The U.S. Navy's Surface Warfare Officers School (SWOS) in Rhode Island is pioneering the use of a low-cost simulation-based intelligent tutoring system (ITS) as part of its Tactical Action Officer (TAO) training program to train Navy officers in high-level tactical skills. This software was designed and built for SWOS for use on standard PCs, was introduced to the School in early 1999, and the Navy has a royalty-free license to use it. The software can be used both as a classroom aid and by individual students. A key objective of the software is to increase the active training that officers receive to improve their ability to apply their conceptual knowledge of tactics. Early results from its use with two classes are encouraging and indicate that the software will succeed in this goal by enabling as much as a ten-fold increase in hands-on training.
The software has three parts.
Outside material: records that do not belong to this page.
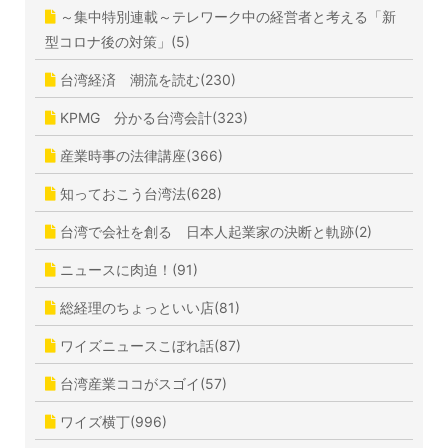
～集中特別連載～テレワーク中の経営者と考える「新
型コロナ後の対策」(5)
台湾経済 潮流を読む(230)
KPMG 分かる台湾会計(323)
産業時事の法律講座(366)
知っておこう台湾法(628)
台湾で会社を創る 日本人起業家の決断と軌跡(2)
ニュースに肉迫！(91)
総経理のちょっといい店(81)
ワイズニュースこぼれ話(87)
台湾産業ココがスゴイ(57)
ワイズ横丁(996)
First, there is a scenario generator, with which instructors, with limited assistance from a programmer, can create any number of simulated scenarios. These can be set in any part of the world, and populated with different surface and air platforms. Each individual platform is implemented as an "intelligent agent" and can be given its own performance characteristics and behaviors so it will act realistically. For example, a hostile plane will have its own mission (which the student can only surmise) but will react to challenges from the student's friendly platforms. Second, there is the intelligent tutoring system, which presents selected scenarios to the student to practice different tactical concepts. The software will adaptively select scenarios for individual students, that practice concepts he or she hasn't yet practiced or has recently failed, or enable a student to pick any scenario. As well as the intrinsic feedback that free-play simulations naturally provide a student, the TAO ITS provides detailed, useful extrinsic feedback to the student once a scenario is finished, which reviews all the concepts attempted and whether they were passed or failed. At this point, the student can review multimedia material about any concept, or see a replay of the scenario to review errors. The third part of the software is an instructor interface tool for instructor to review all the students' work with the tutoring system to assess their progress in detail.
This paper describes the Tactical Action Officer Intelligent Tutoring System as an example of what ITSs can do and the benefits they can provide. It also includes an explanation of why the case-based reasoning technique was used in the software to reduce three problems commonly associated with intelligent tutoring systems: effective incorporation of subject expert knowledge in the software, cost, and development time. It also reviews SWOS's experience with the software since its introduction, students' opinions of the software, and suggests ways in which future simulation-based intelligent tutoring systems might be improved based on SWOS's experience.